Dakera avec pitié, le contempla.

— Mon ami, j'en suis navré, mais tu aurais dû t'y attendre. À ménager une esclave, on ne récolte que les ennuis. Je t'avais dit de prendre de Yasurta ce qui t'était dû. Tu lui as laissé la bride sur le cou, tu as contrevenu à une règle essentielle ; ne pas faire oublier aux esclaves qu'ils sont des esclaves.

— Cela suffit ! s'agaça Danyr, d'une voix un peu trop forte.

Alors, les conversations cessèrent et des regards curieux se portèrent sur eux. Danyr sorti d'une bourse de cuir fixé à sa ceinture quelques pièces, les jeta sur la table, et se leva.

— Sortons ! décréta-t-il.

Sans protestations, son comparse le suivit dehors. Une lune gibbeuse les accueillît. Elle éclairait faiblement la rue et l'air frais les surpris. Dakera resserra sa pèlerine et alors que Danyr faisait de même, reprit l'initiative de la conversation :

— Mis à part ce combat, qu'as-tu prévu d'autre ?

— D'autres combats bien sûr, quelques condamnés à mort à donner en pâture à mes fauves, une troupe de saltimbanques que je viens d'engager.

— Je ne vois rien de très original, soupira le bourgmestre,

— Je suppose que ta grandeur a prévu mieux ? Susurra Danyr sur un ton faussement mielleux.
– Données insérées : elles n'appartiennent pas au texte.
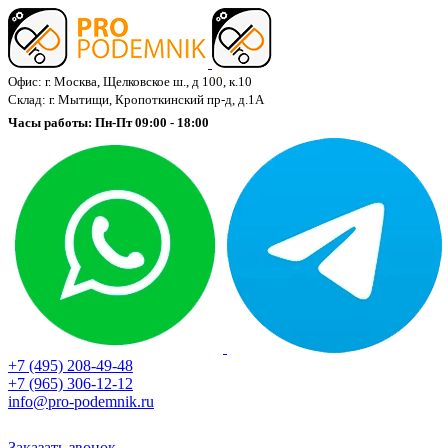
Офис: г. Москва, Щелковское ш., д 100, к.10
Склад: г. Мытищи, Кропоткинский пр-д, д.1А
Часы работы: Пн-Пт 09:00 - 18:00
+7 (495) 208-49-48
+7 (965) 306-12-12
info@pro-podemnik.ru
Заказать звонок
Dakera le prit par l'épaule et l’entraîna vers une ruelle tortueuse aux pavés inégaux.

— Ne fais pas ta mauvaise tête, je te propose de continuer à en discuter chez Mélandra. J'ai su qu'elle avait de nouveaux pensionnaires. Qu'en dis-tu, je t'invite ?

L'œil du Banquier s'alluma.

— C'est toi qui paies ? s'étonna-t-il.

— Oui, tu as réglé le souper.

Et, il lui décrivit en détail les délices à venir. Un nuage passa devant la Lune claire et leur discussion se perdit en chuchotis et devint inaudible. Alors que leurs silhouettes se confondaient avec les ombres nocturnes, Has-Tar doucement glissa vers Minuit.